Houses haven't been decided yet

The house system was incorporated into the pastoral system for 2017-18 and 2018–19, and as a result, there were three Heads of Houses with responsibility for charity fundraising and house events as well as, the behaviour, attendance and tutor activities of students in their house.

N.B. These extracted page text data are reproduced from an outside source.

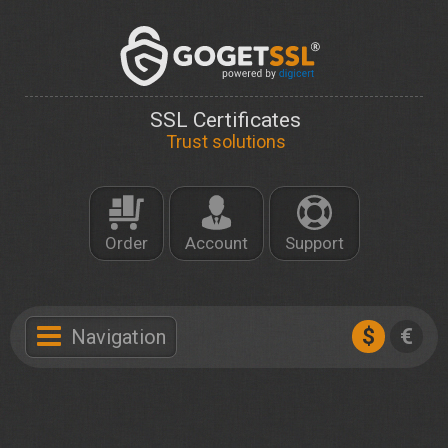
SSL Certificates
Trust solutions
Order
Account
Support
$
€
Navigation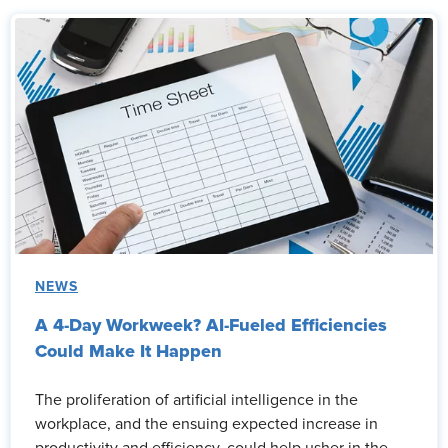
NEWS
A 4-Day Workweek? AI-Fueled Efficiencies
Could Make It Happen
The proliferation of artificial intelligence in the
workplace, and the ensuing expected increase in
productivity and efficiency, could help usher in the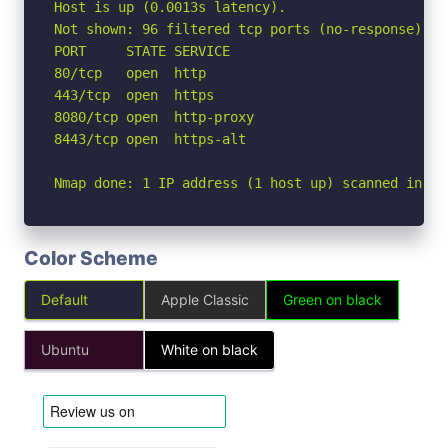
Host is up (0.0013s latency).

Not shown: 96 filtered tcp ports (no-response)

PORT     STATE SERVICE

80/tcp   open  http

443/tcp  open  https

8080/tcp open  http-proxy

8443/tcp open  https-alt

Nmap done: 1 IP address (1 host up) scanned in 1.
Color Scheme
Default
Apple Classic
Green on black
Ubuntu
White on black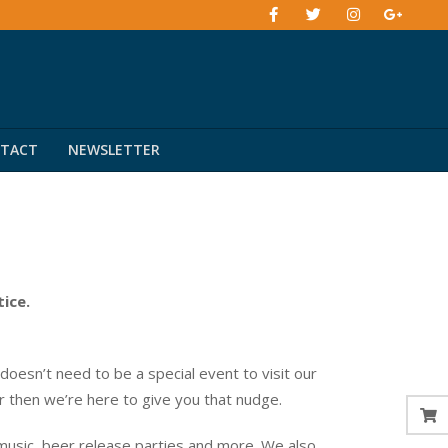
TACT
NEWSLETTER
tice.
esn’t need to be a special event to visit our
er then we’re here to give you that nudge.
music, beer release parties and more. We also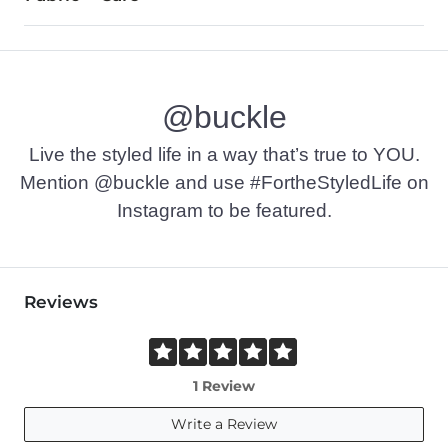
EVA insole. EVA/rubber outsole.
Imported
@buckle
Live the styled life in a way that’s true to YOU.
Mention @buckle and use #FortheStyledLife on
Instagram to be featured.
Reviews
1 Review
Write a Review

=== Ark Alexandra Academy ===
Ark Alexandra maintains William Parker's Church of England distinctiveness and aims to preserve and build on the legacy of both William Parker and Helenswood. It has five houses including two from William Parker, however, the house system has yet to be embedded into the academy fully. The school has three values: Faith, Excellence and Kindness.

==Notable former pupils==

===Hastings Grammar School===
- Archibald Belaney (1888–1938), who emigrated to Canada, claimed to be half-Apache, and wrote a number of books under the name of Grey Owl
- Timothy Booth Jones (born 1952), Sussex cricketer
- Sir Herbert Butcher, National Liberal MP for Holland with Boston from 1937 to 1966
- Michael Jabez Foster, Labour MP for Hastings and Rye from 1997 to 2010
- Simon Fuller, Manager of The Spice Girls and David Beckham; creator of "Pop Idol"
- Simon Kirby, Conservative MP for Brighton Kemptown from 2010 to 2017
- Walter Lawson, a flying ace with the Royal Air Force during the Second World War
- Alan Oakman, England and Sussex cricketer. Played in the famous 1956 Old Trafford test against Australia when Jim Laker took 19 wickets
- Sir David Penry-Davey, judge at the High Court of Justice
- Arthur Spencer Roberts, painter
- Paddy Tomkins, Chief Constable of Lothian and Borders Police from 2002 to 2007; HM Chief Inspector of Constabulary for Scotland from 2007 to 2009

===William Parker School===
- Kevin Ball, former Portsmouth and Sunderland football player. First man from Hastings to play in top flight English football.
- Gareth Barry, former England football player.
- Darren Boyd, actor
- Steve Cook, former football player.
- Jake and Dinos Chapman, artists.
- John Digweed, British DJ and record producer.
- Dean Hammond, former football player.
- Shwan Jalal, former football player.
- Michael Yardy, former England cricket player.
- Martin Owen, professional musician, French Horn.

==Notable former teachers==
- John Banks, master of the Parker school from 1848 to 1878, wrote a book in his retirement recounting his youthful activities as a smuggler, learning about hydrostatics while engaged in watering down smuggled over-proof brandy.
- Sion Jenkins, former deputy head, acquitted of the murder of Billie-Jo Jenkins.